This tutorial is inspired and adapted from the sthda practical guide published under the creative commons license.

Mouse weights

Download the mousew dataset from here and load it in R. This dataset contains the weight (in grams) of two strains of mice for both genders.

Histogram and density curve representations

  1. Draw a histogram of the weight distribution and adjust the range for every bar to 0.5 g.

  2. Attribute a color to the different genders histograms
    • Have a look at the overlapping region.

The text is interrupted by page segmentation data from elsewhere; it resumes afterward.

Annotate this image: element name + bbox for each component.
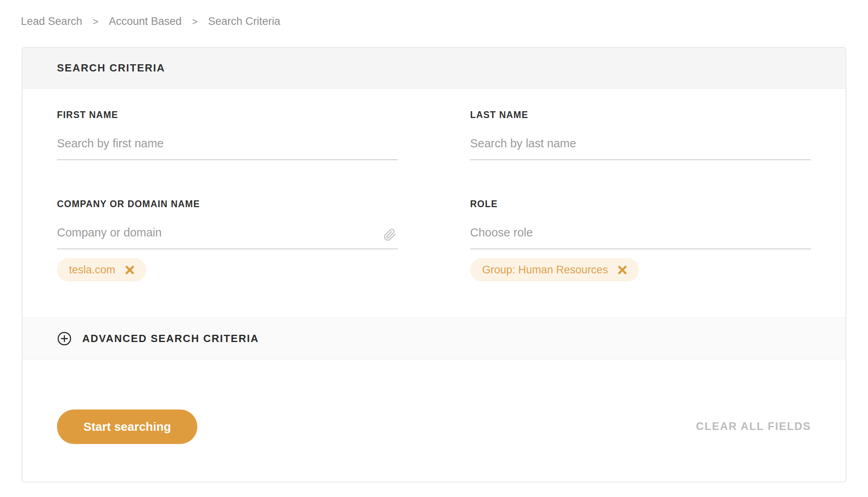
breadcrumb-separator-icon: > [192,16,198,27]
breadcrumb-search-criteria: Search Criteria [208,15,280,28]
last-name-input-wrap [470,135,811,160]
close-icon[interactable] [124,265,135,275]
last-name-field-group: LAST NAME [470,110,811,160]
start-searching-button[interactable]: Start searching [57,409,197,444]
company-input[interactable] [57,224,398,240]
role-label: ROLE [470,199,811,210]
role-input[interactable] [470,224,811,240]
company-input-wrap [57,224,398,249]
company-chips-row: tesla.com [57,258,398,281]
advanced-search-criteria-label: ADVANCED SEARCH CRITERIA [82,332,259,345]
breadcrumb: Lead Search > Account Based > Search Cri… [21,15,280,28]
advanced-search-criteria-toggle[interactable]: ADVANCED SEARCH CRITERIA [22,318,846,359]
company-field-group: COMPANY OR DOMAIN NAME tesla.com [57,199,398,281]
paperclip-icon[interactable] [383,228,396,241]
last-name-input[interactable] [470,135,811,151]
breadcrumb-account-based[interactable]: Account Based [109,15,182,28]
first-name-input-wrap [57,135,398,160]
first-name-input[interactable] [57,135,398,151]
role-chips-row: Group: Human Resources [470,258,811,281]
close-icon[interactable] [617,265,628,275]
breadcrumb-separator-icon: > [93,16,98,27]
chip-label: tesla.com [69,264,116,276]
company-chip-tesla: tesla.com [57,258,146,281]
card-header: SEARCH CRITERIA [22,48,846,89]
first-name-field-group: FIRST NAME [57,110,398,160]
search-criteria-card: SEARCH CRITERIA FIRST NAME LAST NAME COM… [22,47,846,483]
breadcrumb-lead-search[interactable]: Lead Search [21,15,82,28]
card-footer: Start searching CLEAR ALL FIELDS [22,359,846,482]
first-name-label: FIRST NAME [57,110,398,121]
chip-label: Group: Human Resources [482,264,608,276]
role-chip-human-resources: Group: Human Resources [470,258,639,281]
search-fields-section: FIRST NAME LAST NAME COMPANY OR DOMAIN N… [22,89,846,318]
plus-circle-icon[interactable] [57,331,72,346]
role-field-group: ROLE Group: Human Resources [470,199,811,281]
clear-all-fields-button[interactable]: CLEAR ALL FIELDS [696,420,811,433]
role-input-wrap [470,224,811,249]
company-label: COMPANY OR DOMAIN NAME [57,199,398,210]
card-title: SEARCH CRITERIA [57,62,165,74]
last-name-label: LAST NAME [470,110,811,121]
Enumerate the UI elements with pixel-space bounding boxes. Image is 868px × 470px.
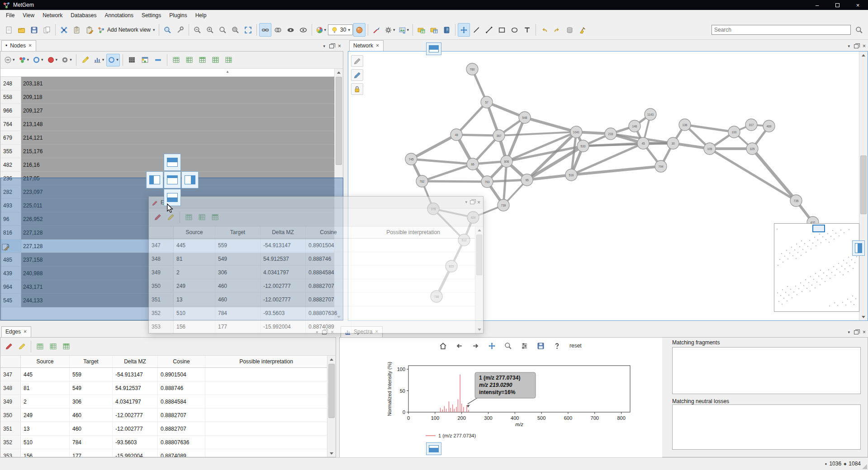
columns-view-1-button[interactable] bbox=[170, 54, 182, 66]
edges-table-row[interactable]: 35113460-12.0027770.8882707 bbox=[149, 293, 475, 306]
dock-guide-top[interactable] bbox=[164, 154, 181, 171]
spectrum-zoom-button[interactable] bbox=[502, 340, 514, 352]
nodes-dock-close-icon[interactable]: × bbox=[338, 43, 341, 49]
row-header[interactable]: 352 bbox=[149, 306, 174, 320]
cell[interactable]: 0.88807636 bbox=[158, 436, 205, 449]
menu-help[interactable]: Help bbox=[191, 11, 211, 20]
network-node[interactable]: 739 bbox=[498, 199, 509, 211]
row-header[interactable]: 349 bbox=[0, 395, 21, 408]
edges-table-row[interactable]: 352510784-93.56030.88807636 bbox=[0, 436, 327, 449]
nodes-table-row[interactable]: 679214,121 bbox=[0, 131, 334, 145]
zoom-in-button[interactable] bbox=[204, 23, 216, 37]
column-header[interactable]: Cosine bbox=[306, 226, 351, 238]
group-collapse-button[interactable]: ▾ bbox=[3, 54, 16, 66]
edges-table-row[interactable]: 34923064.03417970.8884584 bbox=[149, 266, 475, 279]
cell[interactable]: 177 bbox=[215, 320, 261, 333]
matching-fragments-box[interactable] bbox=[672, 347, 861, 394]
bar-by-column-button[interactable]: ▾ bbox=[92, 54, 106, 66]
row-header[interactable]: 679 bbox=[0, 131, 21, 145]
fullscreen-button[interactable] bbox=[242, 23, 254, 37]
cell[interactable]: 460 bbox=[215, 279, 261, 292]
zoom-out-button[interactable] bbox=[191, 23, 204, 37]
table-style-color-button[interactable] bbox=[139, 54, 151, 66]
row-header[interactable]: 966 bbox=[0, 104, 21, 118]
edges-table-row[interactable]: 350249460-12.0027770.8882707 bbox=[0, 409, 327, 422]
spectrum-forward-button[interactable] bbox=[470, 340, 482, 352]
highlight-red-button[interactable] bbox=[3, 340, 15, 353]
row-header[interactable]: 353 bbox=[0, 449, 21, 457]
row-header[interactable]: 347 bbox=[0, 368, 21, 381]
move-tool-button[interactable] bbox=[458, 23, 470, 37]
cell[interactable]: 13 bbox=[174, 293, 215, 306]
cell[interactable]: 784 bbox=[70, 436, 113, 449]
pie-mapping-button[interactable] bbox=[370, 23, 383, 37]
cell[interactable]: 156 bbox=[21, 449, 70, 457]
clear-annotations-button[interactable] bbox=[576, 23, 588, 37]
cell[interactable]: 13 bbox=[21, 422, 70, 435]
dock-guide-center[interactable] bbox=[164, 171, 181, 188]
cell[interactable]: 177 bbox=[70, 449, 113, 457]
tab-nodes-close-icon[interactable]: × bbox=[28, 43, 32, 48]
cell[interactable] bbox=[351, 306, 475, 320]
columns-view-4-button[interactable] bbox=[209, 54, 222, 66]
minimap-viewport[interactable] bbox=[812, 225, 825, 232]
corner-header[interactable] bbox=[0, 356, 21, 367]
cell[interactable] bbox=[351, 279, 475, 292]
edges-table-row[interactable]: 3488154954.9125370.888746 bbox=[0, 381, 327, 395]
network-node[interactable]: 45 bbox=[637, 137, 649, 149]
column-header[interactable]: Possible interpretation bbox=[351, 226, 475, 238]
network-node[interactable]: 233 bbox=[605, 128, 617, 140]
cell[interactable]: 306 bbox=[70, 395, 113, 408]
cell[interactable] bbox=[351, 320, 475, 333]
network-node[interactable]: 317 bbox=[745, 119, 757, 131]
cell[interactable]: 4.0341797 bbox=[261, 266, 306, 279]
ellipse-tool-button[interactable] bbox=[508, 23, 521, 37]
cell[interactable]: 549 bbox=[215, 252, 261, 265]
edges-table-row[interactable]: 353156177-15.9920040.8874089 bbox=[149, 320, 475, 333]
network-node[interactable]: 1143 bbox=[645, 108, 656, 120]
cell[interactable] bbox=[351, 239, 475, 252]
cell[interactable]: -12.002777 bbox=[113, 422, 158, 435]
spectrum-reset-button[interactable]: reset bbox=[567, 340, 584, 352]
cell[interactable]: 249 bbox=[21, 409, 70, 422]
cell[interactable]: 559 bbox=[215, 239, 261, 252]
floating-panel-menu-icon[interactable]: ▾ bbox=[465, 200, 467, 204]
show-all-button[interactable] bbox=[297, 23, 309, 37]
spectrum-save-button[interactable] bbox=[535, 340, 547, 352]
cell[interactable]: 0.8874089 bbox=[158, 449, 205, 457]
window-dock-guide-bottom[interactable] bbox=[426, 442, 441, 455]
cell[interactable]: 0.8882707 bbox=[306, 279, 351, 292]
columns-view-2-button[interactable] bbox=[183, 54, 195, 66]
columns-view-2-button[interactable] bbox=[47, 340, 59, 353]
cell[interactable]: 0.888746 bbox=[306, 252, 351, 265]
column-header[interactable]: Delta MZ bbox=[113, 356, 158, 367]
cell[interactable]: 0.8874089 bbox=[306, 320, 351, 333]
menu-file[interactable]: File bbox=[2, 11, 19, 20]
column-header[interactable]: Target bbox=[70, 356, 113, 367]
network-node[interactable]: 735 bbox=[790, 195, 802, 207]
cell[interactable]: 445 bbox=[174, 239, 215, 252]
export-metadata-button[interactable] bbox=[428, 23, 440, 37]
cell[interactable]: -12.002777 bbox=[113, 409, 158, 422]
cell[interactable]: 2 bbox=[21, 395, 70, 408]
network-node[interactable]: 516 bbox=[565, 169, 577, 181]
lock-layout-button[interactable] bbox=[351, 83, 363, 95]
row-header[interactable]: 351 bbox=[149, 293, 174, 306]
cell[interactable] bbox=[351, 266, 475, 279]
save-project-button[interactable] bbox=[28, 23, 40, 37]
add-network-view-button[interactable]: Add Network view▾ bbox=[96, 23, 157, 37]
cell[interactable]: -93.5603 bbox=[261, 306, 306, 320]
mz-cell[interactable]: 203,181 bbox=[21, 77, 334, 90]
row-header[interactable]: 349 bbox=[149, 266, 174, 279]
map-column-button[interactable]: ▾ bbox=[106, 54, 120, 66]
nodes-table-row[interactable]: 764213,148 bbox=[0, 118, 334, 131]
network-node[interactable]: 806 bbox=[501, 155, 512, 167]
cell[interactable]: -12.002777 bbox=[261, 293, 306, 306]
dock-guide-right[interactable] bbox=[181, 171, 199, 188]
cell[interactable] bbox=[205, 368, 327, 381]
window-dock-guide-right[interactable] bbox=[852, 240, 865, 256]
network-node[interactable]: 325 bbox=[746, 143, 758, 155]
tab-network-close-icon[interactable]: × bbox=[376, 43, 379, 48]
highlight-red-button[interactable]: ▾ bbox=[46, 54, 59, 66]
cell[interactable]: -93.5603 bbox=[113, 436, 158, 449]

Could you find a way to avoid the stacking of bars?


Have a look at the position argument.
  1. Draw a density curve of the weight for both genders.

  2. Overlay the histogram representation to the previous plot.

  3. The data frame contains the weight of 2 mouse strains: Split the plot into two separate ones for each strain and draw one above the other (in rows).
  4. Add a vertical dashed line representing the mean value of each group
  5. ggplot2 automatically adjusts the range of the axis. Try to override this behaviour and let the x axis start at 0
  6. Draw each density curve of sex and mouse strain combination in a single panel.
  7. Try to reproduce the following plot:
    • Would you recommend these settings to display the weight distributions?


remember that each geom_* can takes its own data argument that overwrite the one inherited from the ggplot() call. Might be worth summarising by the mean the weight and a 4 rows tibble. Then pass it to geom_vline(). Of note, aesthetics are also not inherited when a new data is specified.


  • to get the x axis start at 0, have a look at the expand_limit() function
  • labels that recall the variable names (such as strain and sex), see the labeller argument of facet_wrap()

  1. draw the gender as colour and reproduce the plot displayed as introduction

Boxplot and bar chart representations

  1. Draw a box plot of the weight of rodents for each sex
    • use again an additional command to display the y-axis from 0.
  2. Draw a bar chart of the weight for each sex, colored by strain


  • using geom_col() requires a y aesthetetic to map on the continuous variable
  • set the alpha paramater to give some transparency, will help to spot inconsistencies
  1. Does it make sense?

  2. Draw a bar chart of the summarised weight (with mean) for each sex, colored by strain


mind the position argument for geom_col(), default is stack, alternatives are dodge (side by side) or fill for proportions
  1. Add error bars to your bar chart using geom_errorbar() and using the standard deviations (sd).


  • you will need to adjust the dodging for error bars. position = "dodge" calls the position_dodge() function. Look at the help of this function, one example is describing how to align narrower elements like error bars.
  • See the width element of geom_errorbar() to reduce the default which is too large.